Arnold grew up in Springville, Utah and graduated from Springville High School in 1951. After graduation, he attended Brigham Young University (BYU) where he received a Bachelor of Engineering Science degree. Upon completion, he was hired as a professor in the Department of Civil Engineering. He continued his education and received both a master’s degree from BYU and a doctoral degree from Oklahoma State University in civil engineering. During his 40-year teaching career at BYU, Arnold published extensively and received many awards, including Professor of the Year in 1980. He was well known for his research and experience with concrete thin shell structures and domes. Some of his most notable local projects were the Reams Turtle (which was originally an ice-skating rink), and the Marriott Center at BYU. He was instrumental in bringing affordable housing to the less fortunate people around the world. His engineering projects span 45 foreign countries and most of the United States.

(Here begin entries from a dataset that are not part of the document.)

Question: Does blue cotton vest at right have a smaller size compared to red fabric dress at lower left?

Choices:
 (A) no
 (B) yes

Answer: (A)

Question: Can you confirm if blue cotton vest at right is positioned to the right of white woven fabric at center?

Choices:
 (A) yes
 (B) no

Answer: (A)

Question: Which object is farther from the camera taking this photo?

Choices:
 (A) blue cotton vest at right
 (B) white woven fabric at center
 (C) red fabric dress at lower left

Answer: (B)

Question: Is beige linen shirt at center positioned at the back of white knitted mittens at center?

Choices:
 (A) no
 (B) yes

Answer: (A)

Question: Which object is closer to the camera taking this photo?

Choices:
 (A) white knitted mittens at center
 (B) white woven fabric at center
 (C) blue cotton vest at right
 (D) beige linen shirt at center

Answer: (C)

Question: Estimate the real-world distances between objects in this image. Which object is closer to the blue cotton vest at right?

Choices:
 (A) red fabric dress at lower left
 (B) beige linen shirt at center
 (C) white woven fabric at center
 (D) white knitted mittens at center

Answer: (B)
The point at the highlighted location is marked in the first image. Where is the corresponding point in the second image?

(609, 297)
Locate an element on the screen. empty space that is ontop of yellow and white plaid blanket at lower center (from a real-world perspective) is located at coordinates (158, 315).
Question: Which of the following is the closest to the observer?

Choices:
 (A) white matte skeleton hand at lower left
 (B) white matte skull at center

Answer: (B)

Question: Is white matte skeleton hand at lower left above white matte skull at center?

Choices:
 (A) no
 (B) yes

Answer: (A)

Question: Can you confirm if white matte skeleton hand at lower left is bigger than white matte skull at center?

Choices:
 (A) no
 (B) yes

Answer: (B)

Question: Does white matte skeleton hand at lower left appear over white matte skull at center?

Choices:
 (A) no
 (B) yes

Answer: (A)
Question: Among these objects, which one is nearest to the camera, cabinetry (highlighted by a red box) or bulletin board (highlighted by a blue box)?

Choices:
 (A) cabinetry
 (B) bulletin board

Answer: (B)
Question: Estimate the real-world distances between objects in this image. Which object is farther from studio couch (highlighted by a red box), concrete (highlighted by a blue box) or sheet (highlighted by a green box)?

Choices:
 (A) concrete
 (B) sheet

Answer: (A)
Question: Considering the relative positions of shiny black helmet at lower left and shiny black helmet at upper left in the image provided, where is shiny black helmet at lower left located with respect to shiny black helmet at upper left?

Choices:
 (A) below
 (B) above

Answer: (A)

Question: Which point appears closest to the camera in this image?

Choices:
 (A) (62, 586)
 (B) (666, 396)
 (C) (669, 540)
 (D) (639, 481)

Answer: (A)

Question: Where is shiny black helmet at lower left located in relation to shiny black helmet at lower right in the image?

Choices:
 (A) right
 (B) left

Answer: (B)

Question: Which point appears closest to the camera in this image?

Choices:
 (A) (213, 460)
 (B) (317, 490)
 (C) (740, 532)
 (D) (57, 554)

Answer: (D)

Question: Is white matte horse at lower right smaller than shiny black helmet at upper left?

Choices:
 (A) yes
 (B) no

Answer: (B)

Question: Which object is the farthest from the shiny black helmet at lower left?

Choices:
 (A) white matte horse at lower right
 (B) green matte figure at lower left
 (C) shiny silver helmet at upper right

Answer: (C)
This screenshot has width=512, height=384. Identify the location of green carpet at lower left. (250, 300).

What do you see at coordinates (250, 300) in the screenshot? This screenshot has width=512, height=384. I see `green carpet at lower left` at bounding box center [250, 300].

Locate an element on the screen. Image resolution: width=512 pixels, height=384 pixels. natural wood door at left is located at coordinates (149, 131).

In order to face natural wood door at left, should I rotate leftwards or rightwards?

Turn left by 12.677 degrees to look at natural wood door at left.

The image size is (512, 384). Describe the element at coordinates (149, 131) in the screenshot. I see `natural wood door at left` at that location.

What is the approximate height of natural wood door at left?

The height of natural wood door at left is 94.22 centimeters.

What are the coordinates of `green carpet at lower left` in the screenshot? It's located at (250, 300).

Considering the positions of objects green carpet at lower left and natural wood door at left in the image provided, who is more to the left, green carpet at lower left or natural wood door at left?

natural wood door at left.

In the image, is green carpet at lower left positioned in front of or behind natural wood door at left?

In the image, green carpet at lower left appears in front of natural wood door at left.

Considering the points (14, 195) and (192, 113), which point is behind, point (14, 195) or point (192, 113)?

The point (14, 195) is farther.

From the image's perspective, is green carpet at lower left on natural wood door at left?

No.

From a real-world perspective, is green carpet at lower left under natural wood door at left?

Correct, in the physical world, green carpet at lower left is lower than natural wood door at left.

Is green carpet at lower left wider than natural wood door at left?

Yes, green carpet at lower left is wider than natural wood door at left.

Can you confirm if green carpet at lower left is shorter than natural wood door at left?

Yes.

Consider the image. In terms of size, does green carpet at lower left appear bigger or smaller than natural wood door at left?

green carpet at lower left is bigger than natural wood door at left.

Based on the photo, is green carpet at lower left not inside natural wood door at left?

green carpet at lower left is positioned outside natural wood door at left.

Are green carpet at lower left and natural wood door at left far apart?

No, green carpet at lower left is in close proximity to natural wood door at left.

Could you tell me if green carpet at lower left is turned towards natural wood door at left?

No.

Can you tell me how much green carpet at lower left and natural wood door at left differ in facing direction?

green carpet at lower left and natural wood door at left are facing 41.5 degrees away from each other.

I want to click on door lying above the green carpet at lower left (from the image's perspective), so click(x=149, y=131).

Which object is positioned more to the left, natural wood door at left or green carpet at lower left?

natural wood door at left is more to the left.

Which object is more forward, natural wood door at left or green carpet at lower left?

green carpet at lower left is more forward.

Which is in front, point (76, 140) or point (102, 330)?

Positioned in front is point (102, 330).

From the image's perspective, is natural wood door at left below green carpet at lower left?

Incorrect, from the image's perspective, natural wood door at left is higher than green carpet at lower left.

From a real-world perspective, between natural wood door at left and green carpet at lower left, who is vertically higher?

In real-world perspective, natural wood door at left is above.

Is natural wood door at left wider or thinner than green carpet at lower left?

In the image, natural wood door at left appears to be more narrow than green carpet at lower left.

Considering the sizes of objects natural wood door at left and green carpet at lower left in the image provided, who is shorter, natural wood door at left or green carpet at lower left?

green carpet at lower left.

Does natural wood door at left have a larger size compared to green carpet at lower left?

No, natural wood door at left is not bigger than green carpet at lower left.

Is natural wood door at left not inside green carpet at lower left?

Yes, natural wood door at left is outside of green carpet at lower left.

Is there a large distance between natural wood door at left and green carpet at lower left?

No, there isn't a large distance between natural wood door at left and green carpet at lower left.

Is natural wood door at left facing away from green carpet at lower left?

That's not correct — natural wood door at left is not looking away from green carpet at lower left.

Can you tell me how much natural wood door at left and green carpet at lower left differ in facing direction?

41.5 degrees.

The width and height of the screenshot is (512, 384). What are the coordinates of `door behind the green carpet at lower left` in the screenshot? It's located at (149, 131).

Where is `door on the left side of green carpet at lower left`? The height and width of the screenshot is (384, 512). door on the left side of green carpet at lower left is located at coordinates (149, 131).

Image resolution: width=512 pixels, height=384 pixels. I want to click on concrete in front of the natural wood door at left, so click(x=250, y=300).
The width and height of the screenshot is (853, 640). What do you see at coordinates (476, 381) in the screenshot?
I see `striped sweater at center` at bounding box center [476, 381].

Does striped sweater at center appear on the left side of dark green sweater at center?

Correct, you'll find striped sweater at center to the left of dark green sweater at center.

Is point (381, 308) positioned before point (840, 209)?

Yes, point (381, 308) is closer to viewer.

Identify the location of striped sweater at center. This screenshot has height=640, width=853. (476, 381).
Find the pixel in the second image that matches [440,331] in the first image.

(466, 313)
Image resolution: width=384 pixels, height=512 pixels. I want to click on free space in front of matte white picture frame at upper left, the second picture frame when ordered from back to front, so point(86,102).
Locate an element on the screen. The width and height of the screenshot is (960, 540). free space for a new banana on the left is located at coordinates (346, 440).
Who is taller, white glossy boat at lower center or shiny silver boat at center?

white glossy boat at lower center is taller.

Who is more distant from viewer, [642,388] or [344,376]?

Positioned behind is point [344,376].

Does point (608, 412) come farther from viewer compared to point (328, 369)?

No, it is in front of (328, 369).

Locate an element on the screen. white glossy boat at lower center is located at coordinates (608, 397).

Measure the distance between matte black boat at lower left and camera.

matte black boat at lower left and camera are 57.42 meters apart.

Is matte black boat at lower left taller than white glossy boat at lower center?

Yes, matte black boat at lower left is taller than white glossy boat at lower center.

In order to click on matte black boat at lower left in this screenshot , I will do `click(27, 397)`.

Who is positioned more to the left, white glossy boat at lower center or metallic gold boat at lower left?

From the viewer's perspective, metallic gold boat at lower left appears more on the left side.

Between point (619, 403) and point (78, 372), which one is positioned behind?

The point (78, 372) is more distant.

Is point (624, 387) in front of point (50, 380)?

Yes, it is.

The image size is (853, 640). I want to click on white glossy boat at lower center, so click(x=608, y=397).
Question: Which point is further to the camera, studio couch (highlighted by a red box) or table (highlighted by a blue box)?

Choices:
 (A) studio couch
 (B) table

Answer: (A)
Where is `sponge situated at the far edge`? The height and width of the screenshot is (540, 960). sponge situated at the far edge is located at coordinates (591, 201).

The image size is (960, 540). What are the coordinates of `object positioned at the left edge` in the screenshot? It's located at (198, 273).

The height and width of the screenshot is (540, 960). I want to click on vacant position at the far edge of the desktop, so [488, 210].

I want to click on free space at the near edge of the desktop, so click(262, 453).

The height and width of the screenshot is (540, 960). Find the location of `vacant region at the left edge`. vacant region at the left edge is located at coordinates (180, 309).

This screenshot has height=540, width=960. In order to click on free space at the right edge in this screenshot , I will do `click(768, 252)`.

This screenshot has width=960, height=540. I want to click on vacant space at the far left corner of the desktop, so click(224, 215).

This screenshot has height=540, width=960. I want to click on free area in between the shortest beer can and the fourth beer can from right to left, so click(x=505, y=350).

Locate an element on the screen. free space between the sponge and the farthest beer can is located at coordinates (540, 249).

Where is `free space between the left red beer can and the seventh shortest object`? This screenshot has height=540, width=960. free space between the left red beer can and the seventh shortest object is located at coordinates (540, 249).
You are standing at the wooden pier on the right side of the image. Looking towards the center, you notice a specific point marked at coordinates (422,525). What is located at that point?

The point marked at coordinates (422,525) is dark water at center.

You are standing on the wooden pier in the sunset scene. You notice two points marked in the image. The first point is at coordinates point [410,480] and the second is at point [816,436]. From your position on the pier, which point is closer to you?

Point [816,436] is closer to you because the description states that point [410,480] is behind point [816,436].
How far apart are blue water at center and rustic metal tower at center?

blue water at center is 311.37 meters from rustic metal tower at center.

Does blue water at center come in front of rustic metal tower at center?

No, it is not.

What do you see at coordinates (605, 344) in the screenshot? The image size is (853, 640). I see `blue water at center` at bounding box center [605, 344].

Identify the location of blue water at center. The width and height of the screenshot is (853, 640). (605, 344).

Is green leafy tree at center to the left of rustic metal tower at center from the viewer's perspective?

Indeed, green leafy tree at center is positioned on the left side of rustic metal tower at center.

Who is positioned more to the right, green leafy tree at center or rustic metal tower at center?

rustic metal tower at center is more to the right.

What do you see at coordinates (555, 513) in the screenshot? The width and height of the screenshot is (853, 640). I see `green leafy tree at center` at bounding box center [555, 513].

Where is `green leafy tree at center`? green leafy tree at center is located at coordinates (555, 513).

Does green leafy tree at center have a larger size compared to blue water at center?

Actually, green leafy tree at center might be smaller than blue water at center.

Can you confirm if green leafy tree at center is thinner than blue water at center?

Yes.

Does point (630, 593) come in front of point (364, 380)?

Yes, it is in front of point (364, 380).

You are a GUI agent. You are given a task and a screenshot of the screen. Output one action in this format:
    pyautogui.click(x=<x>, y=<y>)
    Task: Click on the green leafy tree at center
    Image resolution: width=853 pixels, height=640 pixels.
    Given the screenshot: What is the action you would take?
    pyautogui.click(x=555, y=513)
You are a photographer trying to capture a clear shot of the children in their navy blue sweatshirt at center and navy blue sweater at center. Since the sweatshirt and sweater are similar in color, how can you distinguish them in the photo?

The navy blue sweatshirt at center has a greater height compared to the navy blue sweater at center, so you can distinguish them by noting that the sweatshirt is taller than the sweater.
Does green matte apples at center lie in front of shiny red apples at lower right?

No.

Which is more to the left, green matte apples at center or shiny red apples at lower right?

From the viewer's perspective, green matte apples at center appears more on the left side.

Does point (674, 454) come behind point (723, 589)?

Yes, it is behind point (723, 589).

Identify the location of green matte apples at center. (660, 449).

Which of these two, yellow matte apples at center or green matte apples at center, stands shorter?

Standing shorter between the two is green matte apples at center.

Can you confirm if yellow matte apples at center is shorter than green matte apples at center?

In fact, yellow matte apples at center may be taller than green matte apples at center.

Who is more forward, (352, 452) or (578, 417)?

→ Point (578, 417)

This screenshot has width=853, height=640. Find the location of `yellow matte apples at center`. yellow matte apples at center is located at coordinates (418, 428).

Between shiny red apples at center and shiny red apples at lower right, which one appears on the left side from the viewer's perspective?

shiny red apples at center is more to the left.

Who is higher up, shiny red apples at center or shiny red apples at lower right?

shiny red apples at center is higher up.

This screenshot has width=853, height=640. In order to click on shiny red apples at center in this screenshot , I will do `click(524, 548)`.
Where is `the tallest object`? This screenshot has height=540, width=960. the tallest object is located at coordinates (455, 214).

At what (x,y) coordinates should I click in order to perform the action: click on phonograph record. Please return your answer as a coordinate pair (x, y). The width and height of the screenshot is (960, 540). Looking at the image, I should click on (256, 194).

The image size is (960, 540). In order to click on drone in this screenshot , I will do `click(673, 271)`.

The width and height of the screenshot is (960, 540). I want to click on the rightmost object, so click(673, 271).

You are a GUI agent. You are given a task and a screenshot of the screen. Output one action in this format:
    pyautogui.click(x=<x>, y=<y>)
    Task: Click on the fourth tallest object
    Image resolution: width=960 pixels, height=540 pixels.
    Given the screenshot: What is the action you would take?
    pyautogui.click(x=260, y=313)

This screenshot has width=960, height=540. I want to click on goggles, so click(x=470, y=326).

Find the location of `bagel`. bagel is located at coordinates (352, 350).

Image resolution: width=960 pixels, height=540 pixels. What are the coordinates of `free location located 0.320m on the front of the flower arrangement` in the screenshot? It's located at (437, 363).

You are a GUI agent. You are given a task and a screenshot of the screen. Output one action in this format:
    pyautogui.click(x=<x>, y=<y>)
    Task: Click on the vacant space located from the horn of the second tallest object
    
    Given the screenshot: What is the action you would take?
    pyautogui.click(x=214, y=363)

As an active member of The Church of Jesus Christ of Latter-day Saints, Arnold served faithfully throughout his life in many callings, including as bishop, high councilor, counselor in the MTC branch presidency, and scoutmaster. He knew that God lives and that Jesus Christ is his Savior. This knowledge provided a spiritual foundation that would guide him throughout his life. His Christ-like example inspired all that knew him. He was a man of integrity. He was a man of conviction. He was humble and kind. He was always positive and his smile radiated love. “It takes less muscles to smile than to frown,” he would say.

He was involved in the Boy Scouts for many years and was proud to be an Eagle Scout. He loved taking the young men on their 50-mile hike in the High Uintas. He was honored to receive the Silver Beaver award for his exceptional character and dedicated service. He loved his country and he tried to live the Scout Oath every day of his life.

Arnold was always up for an adventure. As a teenager, he learned to fly airplanes and race stock cars along with his dad and brothers. While attending BYU he began wrestling and later started and coached the Springville High School wrestling team. He liked to stay busy. Hiking, fishing, horseback riding, skiing, traveling, farming, and reading were just a few of his diverse interests. Arnold and Joyce loved the outdoors. They rarely missed their yearly trip to Yellowstone. Family camping trips were a favorite pastime, and “Ghost Riders in the Sky” sung by Arnold became a legendary campfire song. He taught his family to work and play hard and instilled his love of adventure in his children. Arnold would often say while referring to his family, “I’m the richest man on earth…”

Arnold is survived by his wife, Joyce, and his ten children: Dennis (Pam) Wilson of Sandy, Utah; Sharon (Randy) Hansen of Lindon, Utah; Diana (Brian) Eastman of Mapleton, Utah; Kerry (Linda) Wilson of Payson, Utah; Craig (Susan) Wilson, currently serving a mission in Anaheim, California; Christine (Eric) Weight of Salem, Utah; Kendall Wilson of Mapleton, Utah; Mark (Renae) Wilson of Elkridge, Utah; Annette (Rick) Darling of Lake Point, Utah; Michael (Susan) Wilson of Salem, Utah; 60 grandchildren; 133+ great-grandchildren; and 2 great-great grandchildren. He is also survived by his brother Keith (Leslie) Wilson, Hurricane, Utah and preceded in death by his parents Robert L. & Luella Wilson, siblings Wilbur Wilson, Arlea Nimer Tolboe, and Gene Wilson, as well as 3 grandchildren.

Funeral services will be held Thursday, October 12, 2023, at 11:00 am at the Mapleton White Church at 31 West Maple Street, Mapleton, Utah. A viewing for friends and family will be held Wednesday evening from 6:00 – 8:00 pm at Wheeler Mortuary located at 211 East 200 South in Springville, and on Thursday just prior to the service from 9:30 to 10:30 am at the church. Burial will be in the Springville Evergreen Cemetery.